Not sure if its a bug or a feature, high FOG server CPU on dashboard
-
So I’d ask if there is any way possible to send the bandwidth info to the client and then let the client draw/render the graph instead of the server. Or is my understanding not accurate with how it works presently?
-
@Wayne-Workman I don’t understand what you mean?
If you make the client do the rendering as you describe, you’re not testing the server, you’re testing the client’s bandwidth.
The way it works, the client does do all the rendering already, but it needs to get the data from the server.
So the first request just starts the read, but it knows nothing at that point. The second request (1 second later) is how it determines the bandwidth (and of course all the subsequent stuff).
-
@Tom-Elliott So how does that process you just described use so much CPU ?
-
Ever seconds there’s two polling requests to the server.
With multiple pages (let’s just say 2 tabs for now) you have 2 more polling requests to the server.
So add 3 you are up to 6 polling requests, add 3 more, you’re at 12 polling requests.
The requests are processed by the server, and every second there’s the number of tabs open being opened.

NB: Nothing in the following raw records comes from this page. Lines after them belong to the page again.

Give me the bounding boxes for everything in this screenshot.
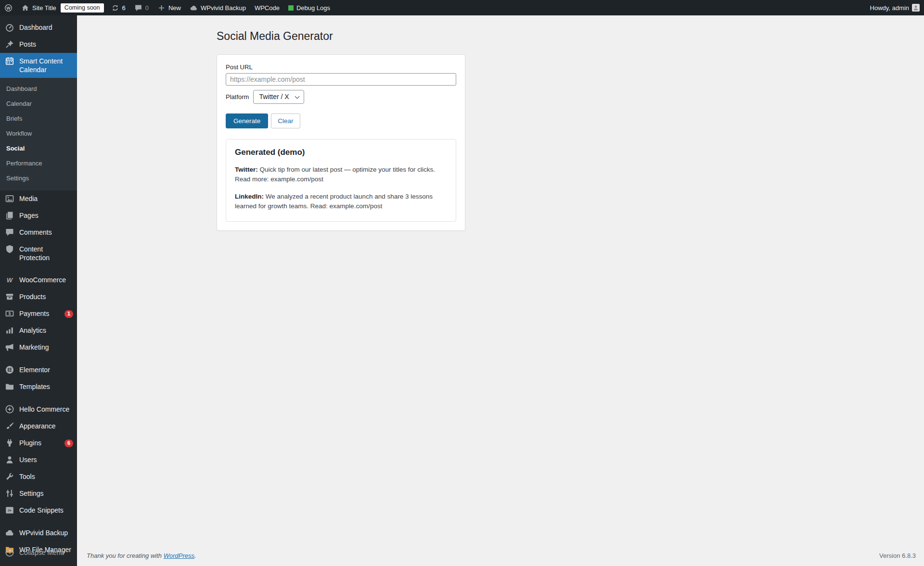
media-icon (5, 194, 14, 203)
sidebar-item-products[interactable]: Products (0, 289, 77, 305)
main-content: Social Media Generator Post URL Platform… (77, 15, 924, 566)
wordpress-logo[interactable]: W (0, 0, 17, 15)
new-label: New (168, 4, 181, 12)
sidebar-item-smart-content-calendar[interactable]: Smart Content Calendar (0, 53, 77, 78)
update-count: 6 (122, 4, 126, 12)
pushpin-icon (5, 39, 14, 49)
home-icon (21, 4, 29, 12)
site-title-label: Site Title (32, 4, 56, 12)
menu-separator (0, 519, 77, 525)
sidebar-item-templates[interactable]: Templates (0, 378, 77, 395)
generated-title: Generated (demo) (235, 148, 447, 157)
comments-link[interactable]: 0 (130, 0, 153, 15)
cloud-icon (190, 4, 198, 12)
sidebar-item-label: Code Snippets (19, 506, 73, 515)
sidebar-item-label: Smart Content Calendar (19, 57, 73, 74)
sidebar-item-label: Posts (19, 40, 73, 49)
sidebar-item-label: Content Protection (19, 245, 73, 262)
coming-soon-badge[interactable]: Coming soon (61, 3, 104, 13)
sidebar-item-marketing[interactable]: Marketing (0, 339, 77, 356)
wpcode-label: WPCode (255, 4, 280, 12)
generated-linkedin-line: LinkedIn: We analyzed a recent product l… (235, 192, 447, 212)
sidebar-item-analytics[interactable]: Analytics (0, 322, 77, 339)
svg-text:$: $ (8, 311, 11, 316)
admin-menu: DashboardPostsSmart Content CalendarDash… (0, 15, 77, 566)
update-icon (111, 4, 119, 12)
wpvivid-label: WPvivid Backup (201, 4, 246, 12)
generated-results-card: Generated (demo) Twitter: Quick tip from… (226, 139, 456, 222)
twitter-prefix: Twitter: (235, 166, 258, 173)
sidebar-item-woocommerce[interactable]: WWooCommerce (0, 272, 77, 289)
sidebar-item-label: Products (19, 292, 73, 301)
dashboard-icon (5, 23, 14, 32)
svg-text:W: W (6, 5, 11, 10)
sidebar-subitem-social[interactable]: Social (0, 141, 77, 156)
platform-select-wrap: Twitter / X (253, 90, 304, 104)
sidebar-subitem-settings[interactable]: Settings (0, 171, 77, 186)
sidebar-item-plugins[interactable]: Plugins6 (0, 435, 77, 452)
sidebar-subitem-calendar[interactable]: Calendar (0, 96, 77, 111)
collapse-icon (5, 548, 14, 557)
howdy-account-link[interactable]: Howdy, admin (866, 0, 924, 15)
collapse-menu-button[interactable]: Collapse Menu (0, 544, 77, 561)
sidebar-item-posts[interactable]: Posts (0, 36, 77, 53)
menu-separator (0, 356, 77, 362)
sidebar-item-settings[interactable]: Settings (0, 485, 77, 502)
sidebar-item-comments[interactable]: Comments (0, 224, 77, 241)
sidebar-subitem-performance[interactable]: Performance (0, 156, 77, 171)
platform-label: Platform (226, 93, 249, 101)
clear-button[interactable]: Clear (271, 113, 300, 128)
generator-card: Post URL Platform Twitter / X Generate C… (217, 54, 465, 231)
sidebar-subitem-workflow[interactable]: Workflow (0, 126, 77, 141)
debug-logs-link[interactable]: Debug Logs (284, 0, 334, 15)
sidebar-subitem-briefs[interactable]: Briefs (0, 111, 77, 126)
generate-button[interactable]: Generate (226, 113, 268, 128)
sidebar-item-label: Dashboard (19, 23, 73, 32)
plus-icon (157, 4, 166, 12)
updates-link[interactable]: 6 (107, 0, 130, 15)
sidebar-item-payments[interactable]: $Payments1 (0, 305, 77, 322)
sidebar-item-label: Comments (19, 228, 73, 237)
page-title: Social Media Generator (217, 30, 924, 43)
shield-icon (5, 244, 14, 254)
sidebar-item-users[interactable]: Users (0, 452, 77, 468)
sidebar-item-label: Marketing (19, 343, 73, 352)
sidebar-item-code-snippets[interactable]: />Code Snippets (0, 502, 77, 519)
comment-count: 0 (145, 4, 149, 12)
sidebar-item-wpvivid-backup[interactable]: WPvivid Backup (0, 525, 77, 541)
sidebar-item-media[interactable]: Media (0, 190, 77, 207)
calendar-icon (5, 56, 14, 66)
comment-bubble-icon (134, 4, 142, 12)
new-content-link[interactable]: New (153, 0, 185, 15)
platform-select[interactable]: Twitter / X (253, 90, 304, 104)
plug-icon (5, 438, 14, 448)
sidebar-item-elementor[interactable]: Elementor (0, 362, 77, 378)
sidebar-item-label: Elementor (19, 365, 73, 374)
footer-thanks-suffix: . (194, 552, 196, 559)
sidebar-item-label: Settings (19, 489, 73, 498)
wpcode-link[interactable]: WPCode (250, 0, 284, 15)
sidebar-subitem-dashboard[interactable]: Dashboard (0, 81, 77, 96)
sidebar-item-hello-commerce[interactable]: Hello Commerce (0, 401, 77, 418)
sliders-icon (5, 489, 14, 498)
howdy-label: Howdy, admin (870, 4, 909, 12)
sidebar-item-label: Media (19, 194, 73, 203)
sidebar-item-dashboard[interactable]: Dashboard (0, 19, 77, 36)
sidebar-item-tools[interactable]: Tools (0, 468, 77, 485)
menu-separator (0, 395, 77, 401)
brush-icon (5, 421, 14, 431)
post-url-input[interactable] (226, 73, 456, 86)
admin-bar: W Site Title Coming soon 6 0 New WPvi (0, 0, 924, 15)
user-icon (5, 455, 14, 465)
cloud-icon (5, 528, 14, 538)
sidebar-item-pages[interactable]: Pages (0, 207, 77, 224)
sidebar-item-appearance[interactable]: Appearance (0, 418, 77, 435)
pages-icon (5, 211, 14, 220)
wordpress-footer-link[interactable]: WordPress (164, 552, 194, 559)
count-badge: 1 (64, 310, 73, 318)
wpvivid-backup-link[interactable]: WPvivid Backup (185, 0, 250, 15)
sidebar-item-label: Appearance (19, 422, 73, 430)
sidebar-item-content-protection[interactable]: Content Protection (0, 241, 77, 266)
site-title-link[interactable]: Site Title (17, 0, 61, 15)
products-icon (5, 292, 14, 302)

It’s just getting DDOS’d at that point. More tabs, equals more polling each time.
There isn’t a simple way to handle it, though I could just make the bandwidth a selectable element.
Now mind you, I also do the same type of checks for the client count. So really it’s being hit with 4 polling requests per second per tab. this is why things can get lost in action.
-
This is only pure speculation here. But looking in the http access log, as I posted below this page is being requested every 1 second.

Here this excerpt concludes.